[What the task asks] Word for word, copy the line containing "05/10 (476, 1165)" and every line after it in the records below, leaving pictures out.

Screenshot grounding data
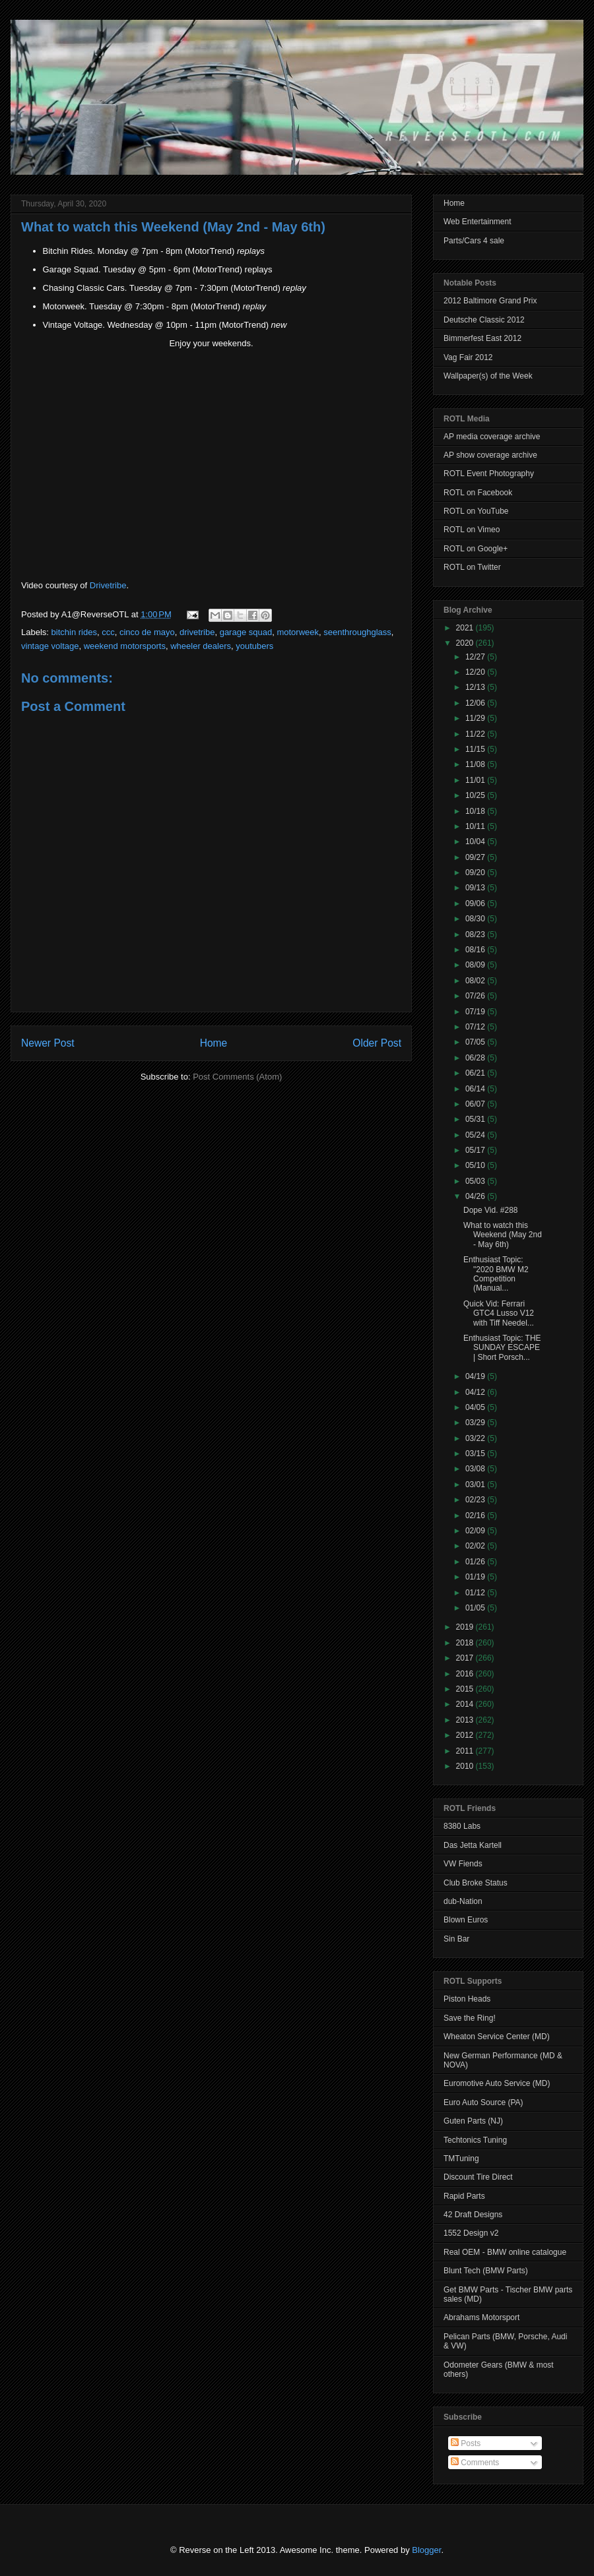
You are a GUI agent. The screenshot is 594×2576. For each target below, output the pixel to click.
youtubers (254, 646)
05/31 (476, 1119)
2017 (466, 1658)
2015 (466, 1689)
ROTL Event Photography (489, 473)
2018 (466, 1642)
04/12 (476, 1392)
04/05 (476, 1407)
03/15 (476, 1453)
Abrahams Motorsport (481, 2317)
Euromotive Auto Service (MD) (497, 2083)
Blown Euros (466, 1919)
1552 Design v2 (471, 2233)
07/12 (476, 1026)
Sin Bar (456, 1939)
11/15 (476, 749)
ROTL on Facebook (478, 492)
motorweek (298, 632)
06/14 (476, 1088)
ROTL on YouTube (476, 511)
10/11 (476, 826)
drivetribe (197, 632)
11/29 (476, 718)
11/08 (476, 764)
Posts (465, 2443)
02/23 (476, 1499)
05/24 (476, 1135)
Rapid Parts (464, 2196)
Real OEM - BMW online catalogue (505, 2252)
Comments (475, 2462)
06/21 (476, 1073)
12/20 (476, 672)
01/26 (476, 1561)
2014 (466, 1704)
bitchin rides (74, 632)
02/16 (476, 1515)
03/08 (476, 1468)
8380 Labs (462, 1826)
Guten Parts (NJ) (473, 2121)
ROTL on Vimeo (472, 529)
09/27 (476, 857)
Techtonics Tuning (475, 2140)
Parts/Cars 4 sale (474, 240)
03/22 (476, 1438)
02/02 (476, 1545)
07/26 (476, 995)
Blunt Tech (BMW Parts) (486, 2270)
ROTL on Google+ (476, 548)
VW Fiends (463, 1863)
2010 (466, 1766)
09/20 (476, 872)
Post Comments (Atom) (237, 1077)
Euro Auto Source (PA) (483, 2102)
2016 (466, 1673)
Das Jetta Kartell (473, 1845)
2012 (466, 1735)
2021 (466, 627)
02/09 (476, 1530)
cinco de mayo (147, 632)
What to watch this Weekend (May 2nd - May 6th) (173, 227)
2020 (466, 643)
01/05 (476, 1607)
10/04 (476, 841)
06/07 (476, 1104)
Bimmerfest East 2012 (482, 338)
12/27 (476, 656)
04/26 (476, 1196)
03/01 (476, 1484)
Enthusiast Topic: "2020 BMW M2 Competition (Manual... (496, 1274)
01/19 (476, 1576)
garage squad (246, 632)
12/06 (476, 703)
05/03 (476, 1181)
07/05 (476, 1042)
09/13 (476, 887)
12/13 (476, 687)
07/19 (476, 1011)
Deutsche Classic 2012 (484, 319)
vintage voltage (50, 646)
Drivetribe (108, 585)
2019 (466, 1627)
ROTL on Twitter (472, 567)
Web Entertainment (478, 221)
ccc (108, 632)
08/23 (476, 934)
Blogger (426, 2550)
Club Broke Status (476, 1882)
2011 (466, 1751)
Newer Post (48, 1043)
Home (214, 1043)
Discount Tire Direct (478, 2177)
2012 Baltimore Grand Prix (490, 300)
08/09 (476, 964)
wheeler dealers (200, 646)
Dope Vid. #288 (490, 1210)
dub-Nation (463, 1901)
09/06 (476, 903)
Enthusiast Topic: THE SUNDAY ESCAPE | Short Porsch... (502, 1348)
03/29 (476, 1422)
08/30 (476, 918)
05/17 (476, 1150)
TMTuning (461, 2158)
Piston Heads (467, 1999)
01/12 (476, 1592)
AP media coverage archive (492, 436)
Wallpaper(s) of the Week (488, 376)
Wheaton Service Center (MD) (497, 2036)
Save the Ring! (470, 2018)
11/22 (476, 734)
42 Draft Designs (473, 2214)
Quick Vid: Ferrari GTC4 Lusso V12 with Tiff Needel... (498, 1313)
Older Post (376, 1043)
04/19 (476, 1376)
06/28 (476, 1057)
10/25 (476, 795)
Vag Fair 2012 (468, 357)
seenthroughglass (357, 632)
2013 (466, 1720)
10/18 (476, 811)
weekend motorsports (125, 646)
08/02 (476, 980)
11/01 (476, 780)
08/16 (476, 949)
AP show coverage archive (490, 455)
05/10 (476, 1165)
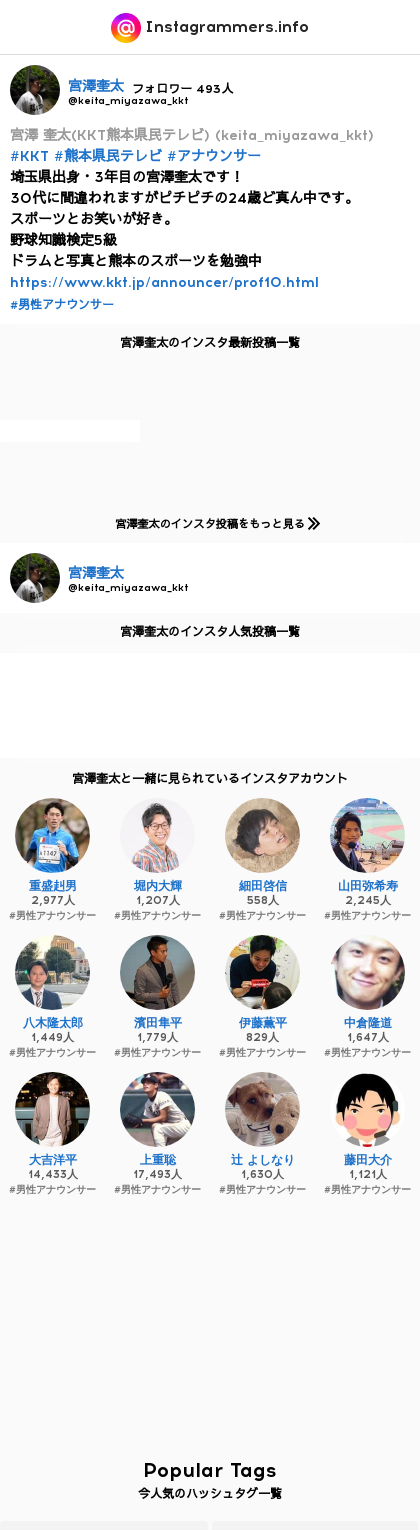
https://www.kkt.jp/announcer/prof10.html (164, 282)
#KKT (29, 156)
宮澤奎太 (96, 86)
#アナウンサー (214, 156)
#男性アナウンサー (62, 305)
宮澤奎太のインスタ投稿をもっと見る (213, 523)
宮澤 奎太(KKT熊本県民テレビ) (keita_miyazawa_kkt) (192, 135)
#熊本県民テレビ (108, 156)
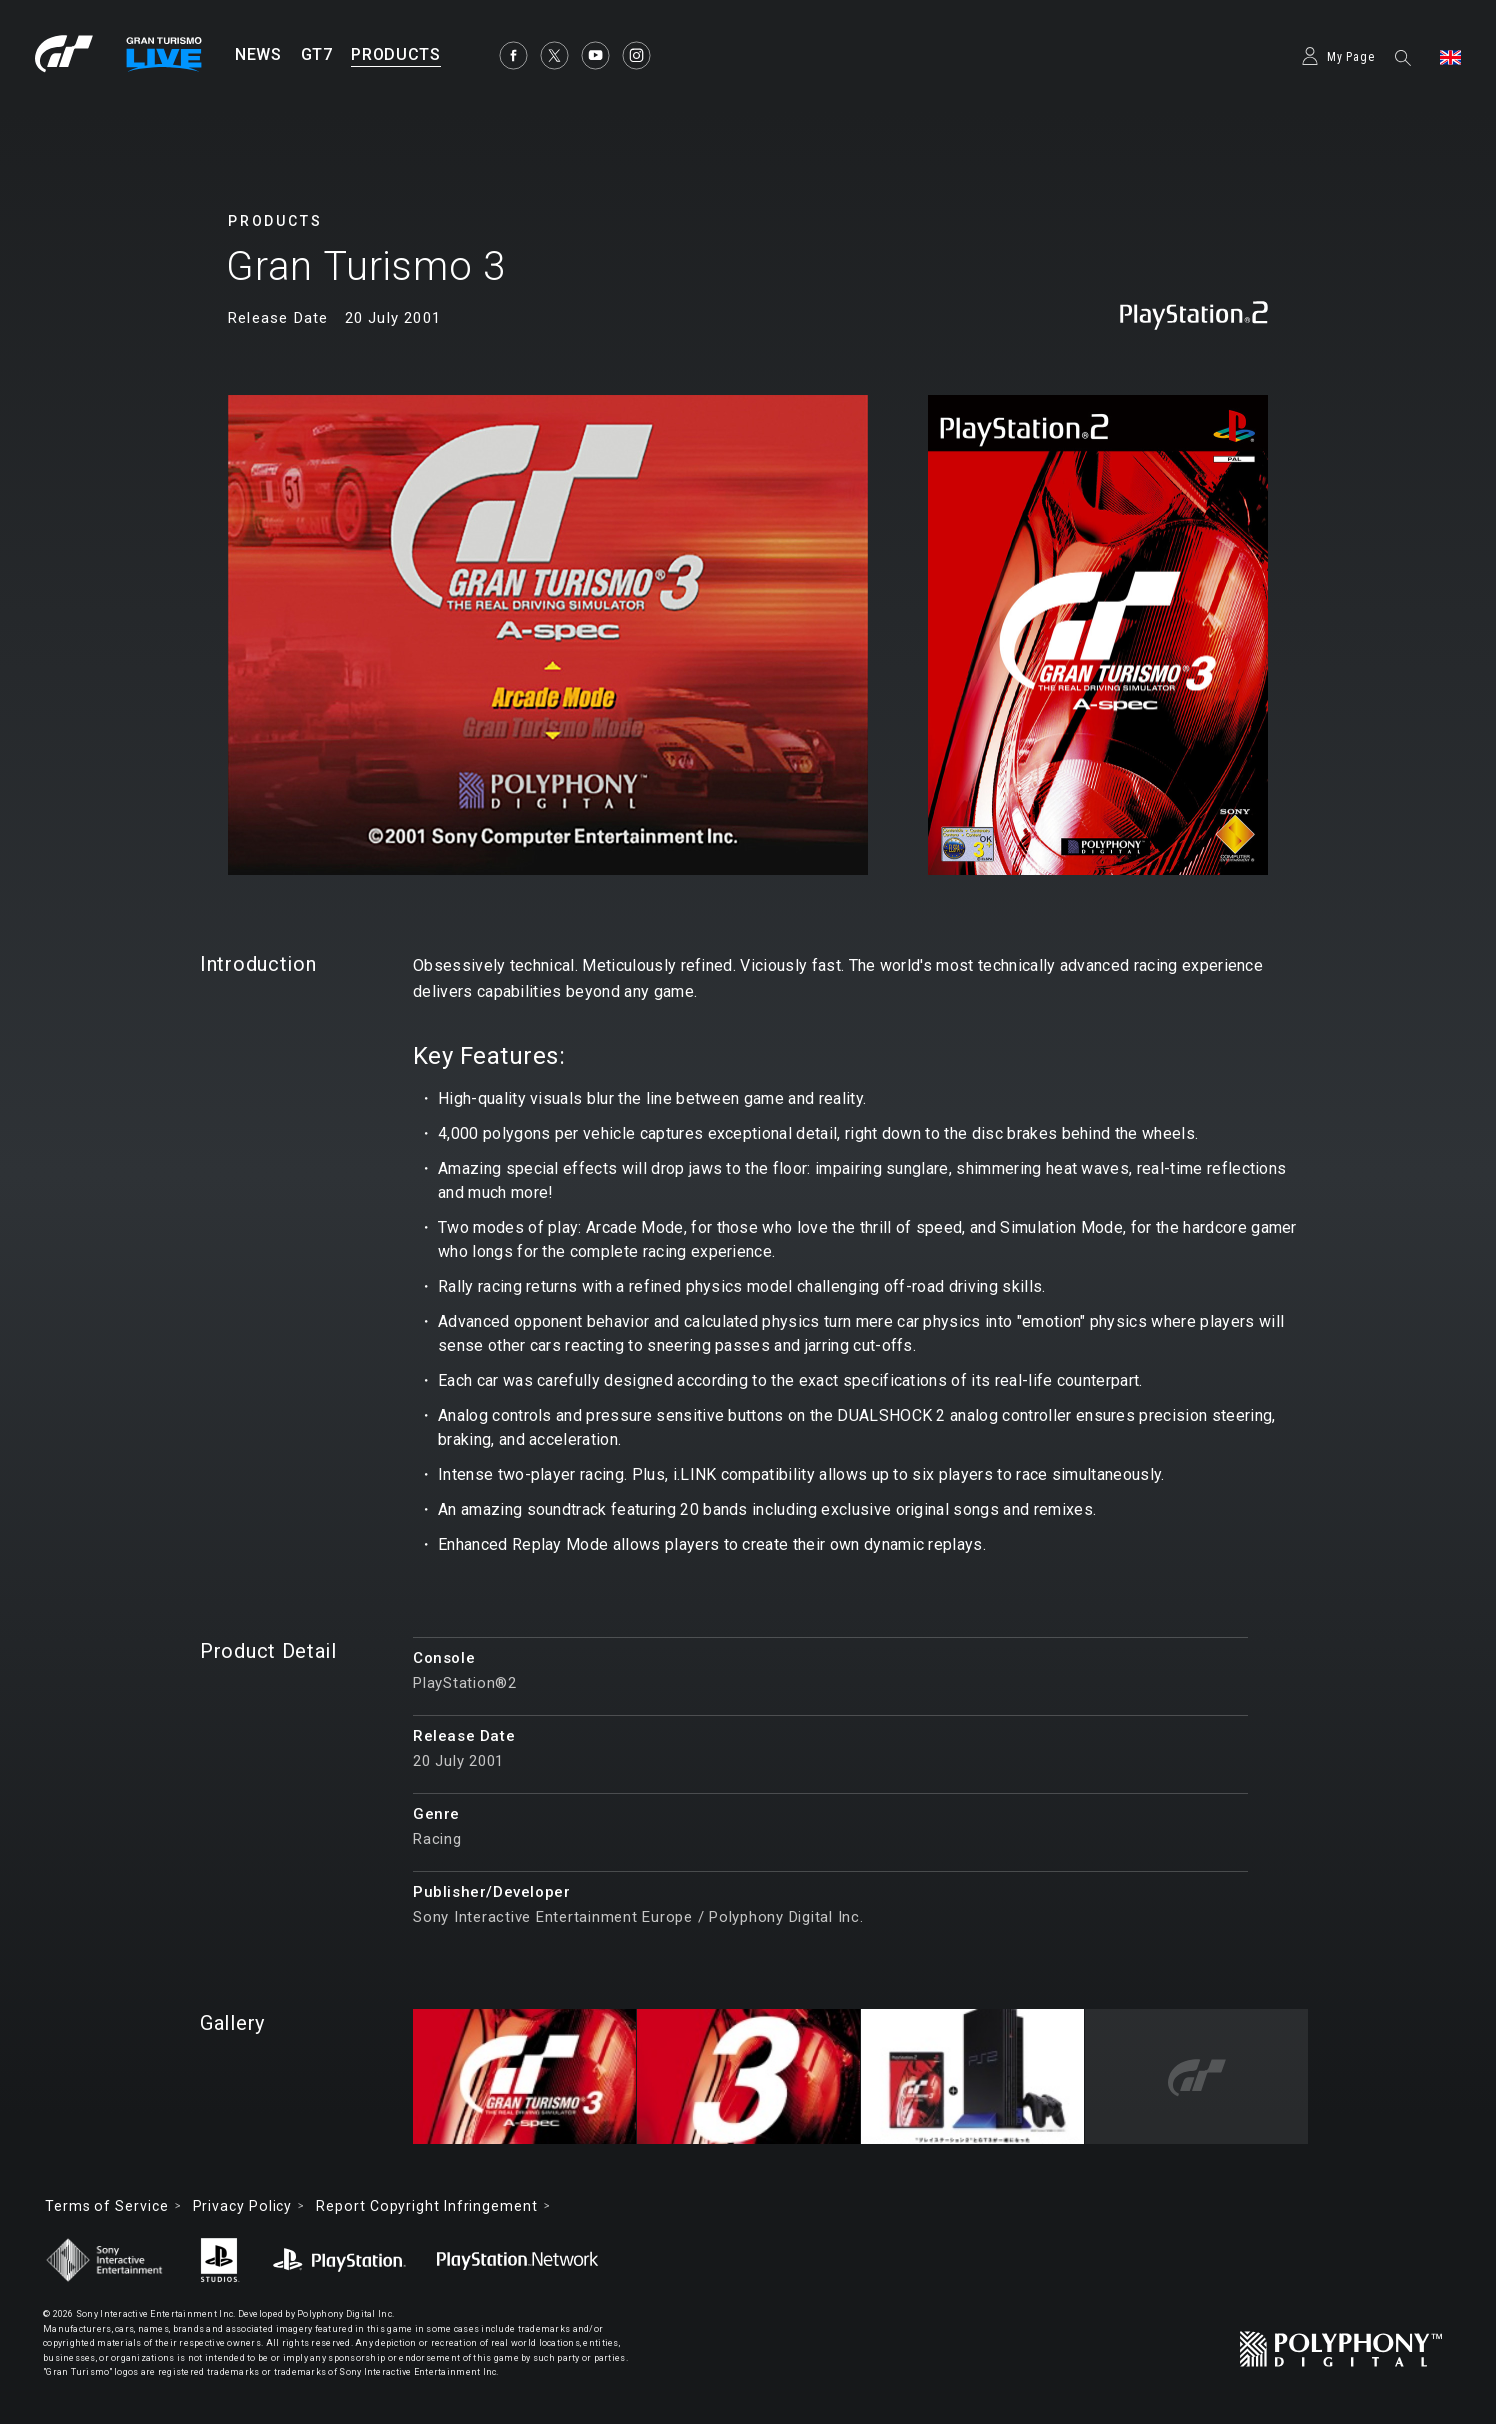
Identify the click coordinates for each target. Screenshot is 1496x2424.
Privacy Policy (245, 2206)
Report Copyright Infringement (429, 2206)
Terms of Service (107, 2206)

[Result]
05/10 (476, 1165)
https://www.kkt.jp/announcer/prof10.html (164, 282)
#KKT (29, 156)
宮澤奎太 (96, 86)
#アナウンサー (214, 156)
#男性アナウンサー (62, 305)
宮澤奎太のインスタ投稿をもっと見る (213, 523)
宮澤 奎太(KKT熊本県民テレビ) (keita_miyazawa_kkt) (192, 135)
#熊本県民テレビ (108, 156)
Identify the click coordinates for each target. Screenshot is 1496x2424.
Privacy Policy (245, 2206)
Report Copyright Infringement (429, 2206)
Terms of Service (107, 2206)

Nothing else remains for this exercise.